┌─ Records to use

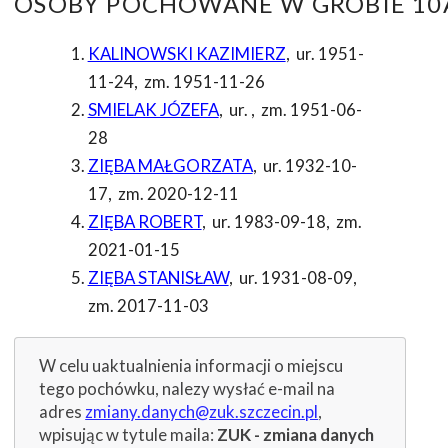
OSOBY POCHOWANE W GROBIE 10A
KALINOWSKI KAZIMIERZ
,
ur. 1951-
11-24
,
zm. 1951-11-26
SMIELAK JÓZEFA
,
ur.
,
zm. 1951-06-
28
ZIĘBA MAŁGORZATA
,
ur. 1932-10-
17
,
zm. 2020-12-11
ZIĘBA ROBERT
,
ur. 1983-09-18
,
zm.
2021-01-15
ZIĘBA STANISŁAW
,
ur. 1931-08-09
,
zm. 2017-11-03
W celu uaktualnienia informacji o miejscu
tego pochówku, nalezy wysłać e-mail na
adres
zmiany.danych@zuk.szczecin.pl
,
wpisując w tytule maila:
ZUK - zmiana danych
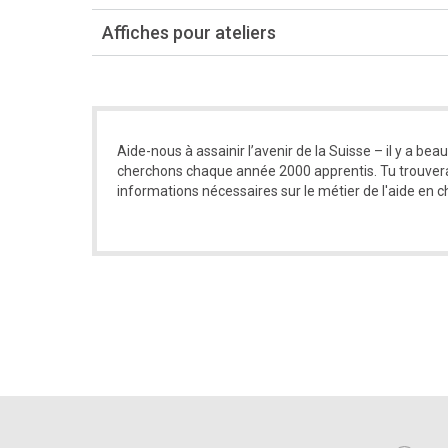
Affiches pour ateliers
Aide-nous à assainir l’avenir de la Suisse – il y a bea
cherchons chaque année 2000 apprentis. Tu trouvera
informations nécessaires sur le métier de l'aide en 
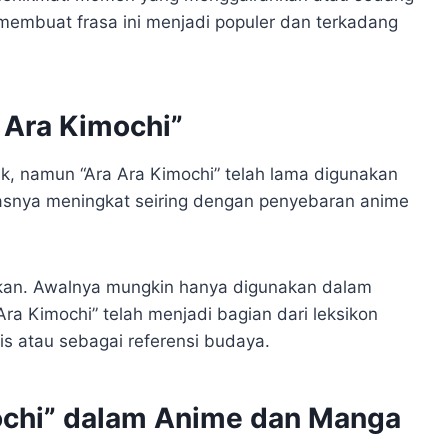
 membuat frasa ini menjadi populer dan terkadang
a Ara Kimochi”
lacak, namun “Ara Ara Kimochi” telah lama digunakan
itasnya meningkat seiring dengan penyebaran anime
atikan. Awalnya mungkin hanya digunakan dalam
 Ara Kimochi” telah menjadi bagian dari leksikon
is atau sebagai referensi budaya.
ochi” dalam Anime dan Manga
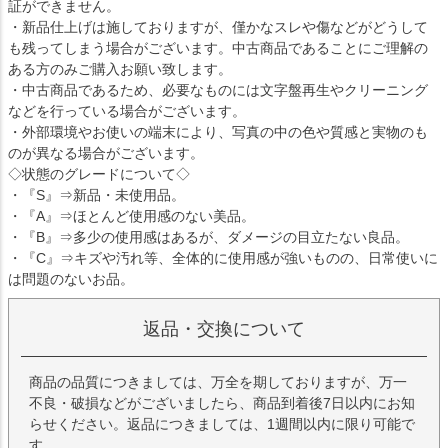
証ができません。
・新品仕上げは施しておりますが、僅かなスレや傷などがどうして
も残ってしまう場合がございます。中古商品であることにご理解の
ある方のみご購入お願い致します。
・中古商品であるため、必要なものには文字盤再生やクリーニング
などを行っている場合がございます。
・外部環境やお使いの端末により、写真の中の色や質感と実物のも
のが異なる場合がございます。
◇状態のグレードについて◇
・『S』⇒新品・未使用品。
・『A』⇒ほとんど使用感のない美品。
・『B』⇒多少の使用感はあるが、ダメージの目立たない良品。
・『C』⇒キズや汚れ等、全体的に使用感が強いものの、日常使いに
は問題のないお品。
返品・交換について
商品の品質につきましては、万全を期しておりますが、万一
不良・破損などがございましたら、商品到着後7日以内にお知
らせください。返品につきましては、1週間以内に限り可能で
す。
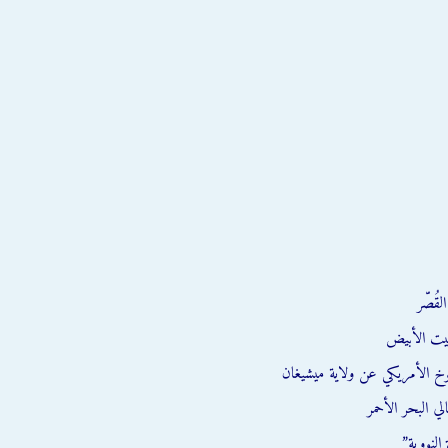
قُصّر
يت الأبيض
وخ الأمريكي عن ولاية ميشيغان
ي البحر الأحمر
النووية”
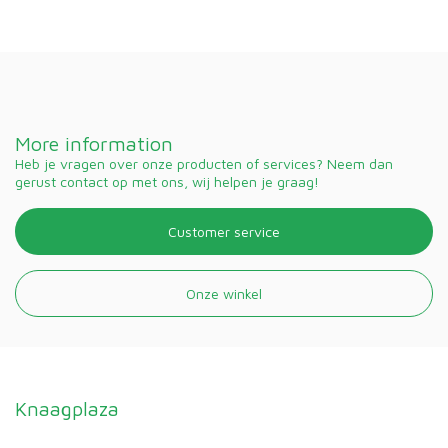
More information
Heb je vragen over onze producten of services? Neem dan
gerust contact op met ons, wij helpen je graag!
Customer service
Onze winkel
Knaagplaza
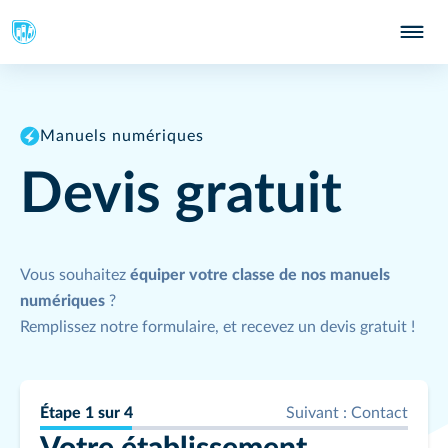
Manuels numériques
Devis gratuit
Vous souhaitez
équiper votre classe de nos manuels
numériques
?
Remplissez notre formulaire, et recevez un devis gratuit !
Étape
1
sur
4
Suivant :
Contact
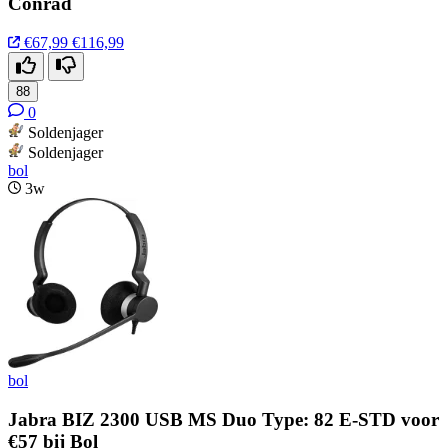
Conrad
€67,99
€116,99
88
0
Soldenjager
Soldenjager
bol
3w
bol
Jabra BIZ 2300 USB MS Duo Type: 82 E-STD voor
€57 bij Bol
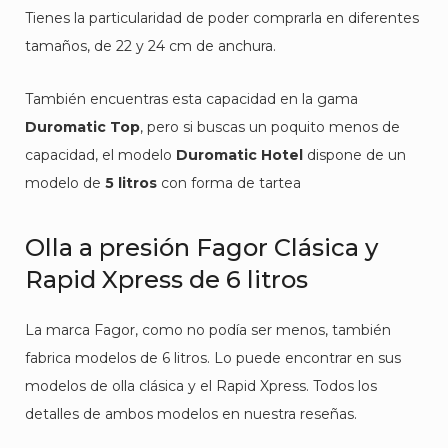
Tienes la particularidad de poder comprarla en diferentes
tamaños, de 22 y 24 cm de anchura.
También encuentras esta capacidad en la gama
Duromatic Top
, pero si buscas un poquito menos de
capacidad, el modelo
Duromatic Hotel
dispone de un
modelo de
5 litros
con forma de tartea
Olla a presión Fagor Clásica y
Rapid Xpress de 6 litros
La marca Fagor, como no podía ser menos, también
fabrica modelos de 6 litros. Lo puede encontrar en sus
modelos de olla clásica y el Rapid Xpress. Todos los
detalles de ambos modelos en nuestra reseñas.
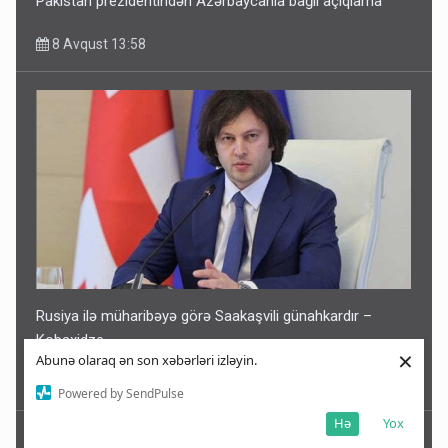
Pakistan prezidentindən Azərbaycanla bağlı açıqlama
8 Avqust 13:58
Rusiya ilə müharibəyə görə Saakaşvili günahkardır –
Kobaxidze
×
Abunə olaraq ən son xəbərləri izləyin.
8 Avqust 13:44
Powered by SendPulse
Hə
Yox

└─

> _Description of the task_: Only the lines from the one containing "商品の品質につきましては、万全を期しておりますが、万一" through the last line of the entries above belong in the copy; reproduce them exactly and drop every picture.

> _Result of the exercise_:
商品の品質につきましては、万全を期しておりますが、万一
不良・破損などがございましたら、商品到着後7日以内にお知
らせください。返品につきましては、1週間以内に限り可能で
す。
قُصّر
يت الأبيض
وخ الأمريكي عن ولاية ميشيغان
ي البحر الأحمر
النووية”
More information
Heb je vragen over onze producten of services? Neem dan
gerust contact op met ons, wij helpen je graag!
Customer service
Onze winkel
Knaagplaza
Manuels numériques
Devis gratuit
Vous souhaitez
équiper votre classe de nos manuels
numériques
?
Remplissez notre formulaire, et recevez un devis gratuit !
Étape
1
sur
4
Suivant :
Contact
Conrad
€67,99
€116,99
88
0
Soldenjager
Soldenjager
bol
3w
bol
Jabra BIZ 2300 USB MS Duo Type: 82 E-STD voor
€57 bij Bol
Tienes la particularidad de poder comprarla en diferentes
tamaños, de 22 y 24 cm de anchura.
También encuentras esta capacidad en la gama
Duromatic Top
, pero si buscas un poquito menos de
capacidad, el modelo
Duromatic Hotel
dispone de un
modelo de
5 litros
con forma de tartea
Olla a presión Fagor Clásica y
Rapid Xpress de 6 litros
La marca Fagor, como no podía ser menos, también
fabrica modelos de 6 litros. Lo puede encontrar en sus
modelos de olla clásica y el Rapid Xpress. Todos los
detalles de ambos modelos en nuestra reseñas.
Pakistan prezidentindən Azərbaycanla bağlı açıqlama
8 Avqust 13:58
Rusiya ilə müharibəyə görə Saakaşvili günahkardır –
Kobaxidze
×
Abunə olaraq ən son xəbərləri izləyin.
8 Avqust 13:44
Powered by SendPulse
Hə
Yox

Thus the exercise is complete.